EPA’s science is based on a Resources for the Future (RFF) study (Morgenstern, et al) of environmental expenditures in four industries in the 1980s—pulp and paper, plastics, petroleum, and steel—which found “a net gain of 1.55 jobs per $1 million in additional environmental spending” in those industries. EPA then took this formula and just multiplied times the estimated cost of the Utility MACT—$10.9 billion adjusted for inflation—to get their result. They show their work in this footnote on page 9-8 of the RIA:
Highly scientific! In other words, EPA took someone else’s paper, which studied environmental expenditures over three decades old (1971-1991), and applied them to a totally unrelated sector of the economy, the coal industry, and then utilized the old “plug and chug” method. This work wouldn’t survive peer review in a kindergarten class.
Nonetheless, the proposition that industry employment might increase as the result of environmental regulation isn’t totally asinine. The Morgenstern RFF study notes two reasons why environmental regulation might increase employment. First, “environmental regulation raises production costs. As production costs rise, more input, including labor, is used to produce the same amount of output.” Second, “environmental activities may be more labor intensive than conventional production.”
There’s some truth in this analysis. The Utility MACT would require coal plants to hire new workers to install scrubbers and would increase total production costs, one of which will be labor. RFF notes that “less competitive industries with inelastic demand may be less concerned about cost increases associated with regulation.” But coal isn’t a “less competitive industry with inelastic demand.” It, in fact, isn’t an industry at all, as Morgernstern defines it. It is a subsection of an industry, the electricity-generation industry.

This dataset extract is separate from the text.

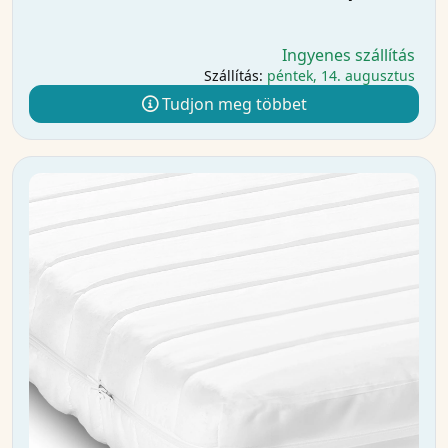
Ingyenes szállítás
Szállítás:
péntek, 14. augusztus
Tudjon meg többet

Coal is in constant competition with an immediately presentable substitute good in natural gas, while industries like petroleum, for example, have no substitute. Further, Morgenstern writes that “most plants should not be worried about losing business to other plants facing the same regulation,” yet natural gas generators aren’t included under the Utility MACT rule, which gives them an advantage. One study by Exxon Mobile Corp. has found that natural gas will have replaced coal as the leading electricity generator by 2025 due in part to environmental regulation.
Given these facts, it’s hard to see how the Morgenstern study is applicable to the coal industry, and anecdotal evidence about plant closures throughout the U.S. is already supporting the conclusion that RFF’s model doesn’t fit the facts at least in this case. American University professor Michael Hazilla and RFF’s Raymond Kopp have found that in at least some industries, environmental regulation can have a dramatic influence on employment. “All industries experienced declines in labor productivity,” they conclude, “and some sectors experienced declines in employment. These impacts can also be substantial; for example, employment falls 7.6 percent in the motor vehicle sector.”

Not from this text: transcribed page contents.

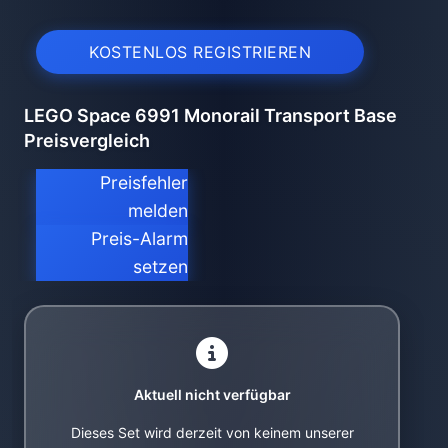
KOSTENLOS REGISTRIEREN
LEGO Space 6991 Monorail Transport Base
Preisvergleich
Preisfehler
melden
Preis-Alarm
setzen
Aktuell nicht verfügbar
Dieses Set wird derzeit von keinem unserer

All this analysis, of course, obscures the more important issue of what the employment and economic impact will be on the rest of the economy, and this, of course, ignores the most important issue of all, which is whether the Utility MACT is necessary at all. As my colleague William Yeatman has pointed out many times in the past, all these economic impacts have been imposed by EPA in order to protect pregnant subsistence-level fisherwomen who consume more than 300 lbs of self-caught fish from the most polluted streams in the United States.
Not only will the children of these theoretical women be saved, says EPA, but they will have jobs at coal plants twenty years from now. Not likely, I’m afraid.